Rocket maker Firefly Buys On-Orbit Servicing Company Spaceflight Inc

Firefly Aerospace, founded by a former SpaceX engineer, said on Thursday it had acquired on-orbit servicing company Spaceflight Inc in a push to boost its capabilities for satellites and other spacecraft while they are in orbit. The company will absorb Spaceflight’s Sherpas family of orbital transfer vehicles, along with its licensing and mission management services, to help it stand out as more rocket companies compete for customers. Servicing involves the on-orbit alteration of a satellite or other spacecraft, such as moving it into a different orbit, refueling it, repairing or replacing systems that failed to deploy after launch, or cleaning up components. Spaceflight already offers those services for satellites on rideshare missions with larger spacecraft, such as the International Space Station.

The purchase of Spaceflight comes as Firefly raises $75 million in private capital to support the first launch of its Alpha rocket at Vandenberg Air Force Base in California this year and prepares for the first mission of its Blue Ghost lunar lander next year with NASA as its anchor customer. The company is valued at more than $1 billion. Investors include AE Industrial Partners, a U.S. private equity firm that invests in aerospace, defense, and specialty industrial markets.

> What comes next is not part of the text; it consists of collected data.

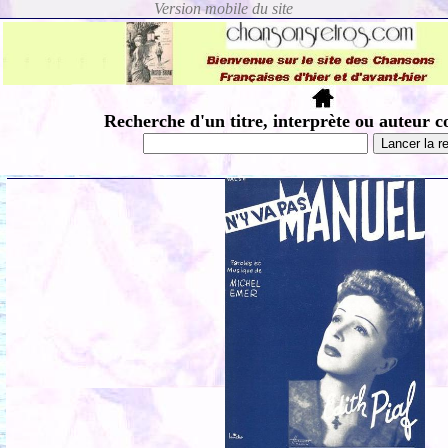
Recherche d'un titre, interprète ou auteur c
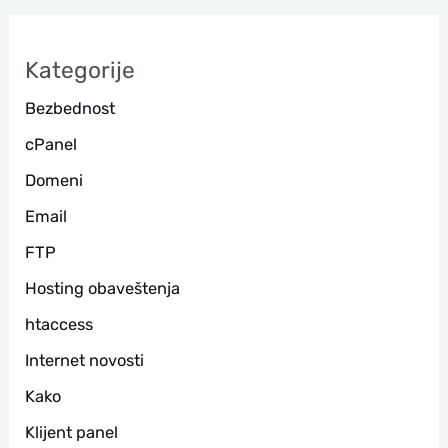
р
а
Kategorije
г
Bezbednost
а
cPanel
Domeni
Email
FTP
Hosting obaveštenja
htaccess
Internet novosti
Kako
Klijent panel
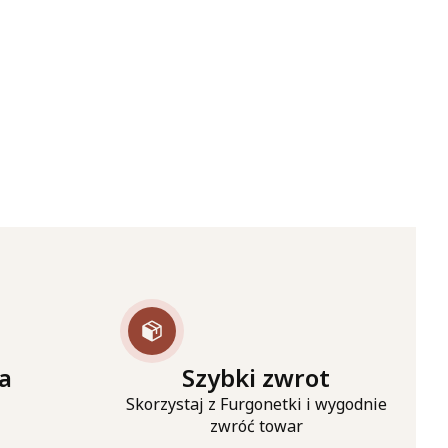
a
Szybki zwrot
Skorzystaj z Furgonetki i wygodnie
zwróć towar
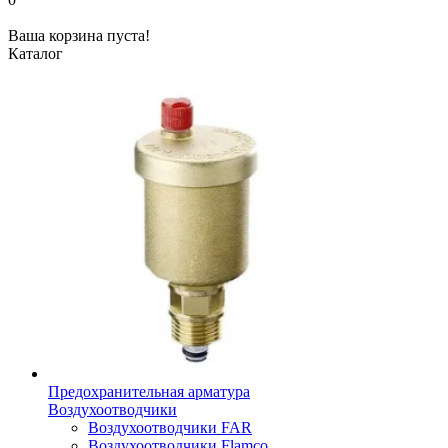
Ваша корзина пуста!
Каталог
Предохранительная арматура
Воздухоотводчики
Воздухоотводчики FAR
Воздухоотводчики Flamco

Firefly will use its new funding to ramp up production of its Alpha rocket, designed for small satellites and can be launched at a fraction of the cost of other vehicles. It will also continue developing its lander and rocket in collaboration with Northrop Grumman. The company is among several new entrants to the space transportation business vying to cash in on a predicted jump in demand for small satellites. They compete with billionaire entrepreneur Richard Branson’s Virgin Orbit and the U.S-New Zealand company Rocket Lab.

At the same time, demand has shifted from launching a single satellite on a small rocket to launching swarms of satellites at once and using more giant launchers such as those made by SpaceX. That has prompted some new entrants to design miniaturized launch systems, which can offer more frequent access to space at lower costs.

Spaceflight’s team will join the Firefly team, but the company will keep its offices in Bellevue, Washington. It will also retain its manufacturing and payload processing facilities in that city. In addition, Firefly will continue to honor Spaceflight’s existing customer contracts with other launch vehicles. But after those obligations are fulfilled, Spaceflight will offer its services exclusively with Firefly rockets. The two companies will assess how to combine their talents and roles as they merge operations, said Risa Schnautz, a senior manager for communications at Firefly. “The combined teams will better serve our growing list of customers and investors,” she added. The deal is expected to close by the end of 2022.